John was a fairly wealthy man, in his thirties, who had begun talking to me when I was at work about 6 months ago. He had a home on the coast of Spain and a flat not too far from mine to which he would invite me over countless times so we could drink, so that I could drink for free. I hadn’t heard from him in over a month but the last time I had seen him he offered me a job being his assistant and I politely refused on the grounds that I had other things planned, this was a lie but I was not ready to commit to the life of Lolita. When he suggested me visiting I knew exactly what it meant. He wanted to ply me with alcohol and allow me to act like Julia Roberts and do everything except kiss on the mouth. He was an average looking man but in all honesty his money took him from a possible seven to a solid nine, ten at a push. I ignored his message for a few minutes, my heart pounding as I debated whether or not I could live with more guilt and as I thought about what seeing him would mean my stomach began to tie itself in knots. My hands began to shake and my throat began to itch. Before I knew it I had typed out a reply:
“I can’t stay for long, I’ll just hop on the train and be over in five see you soon”

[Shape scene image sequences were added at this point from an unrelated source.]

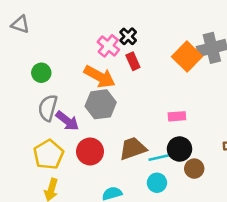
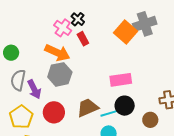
pink rectangle: (177, 116) -> (121, 80), size x1.5
purple arrow: (67, 121) -> (34, 89), turned 30
brown circle: (194, 169) -> (150, 120), moved

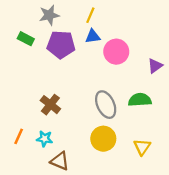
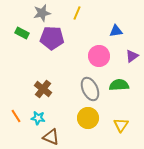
blue triangle: (93, 36) -> (116, 31), moved
pink circle: (116, 52) -> (99, 56), moved
orange line: (19, 136) -> (16, 116), turned -56

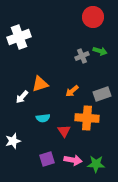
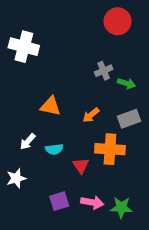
white cross: (19, 37) -> (24, 47), turned 35
green arrow: (100, 51) -> (126, 83), moved
orange triangle: (40, 84) -> (50, 106), turned 30
white arrow: (22, 97) -> (28, 142), moved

I hit send. I felt a lump in my throat, as if it weren’t me who had control over my hands or even my feet as I marched up the stairs and threw on a knitted jumper and some jeans. He had previously commented on this outfit before so it only seemed fair. The drink was taking over again; it was the Jekyll to my Hyde, the Hulk to my Bruce Banner, and The Gollum to my Sméagol. I told Chris I was going for a walk and would probably do some shopping on the way back; he accepted this without hesitation, kissing me before I finally left to catch the bus.
The problem I faced day to day was that I lacked the contrariety to care; I lacked the moral compass to point me south when I got lost in the haze. Everything was casual, nothing had a sense of urgency or importance and nothing became prevalent in my behaviour that made me stop and think: I am in trouble.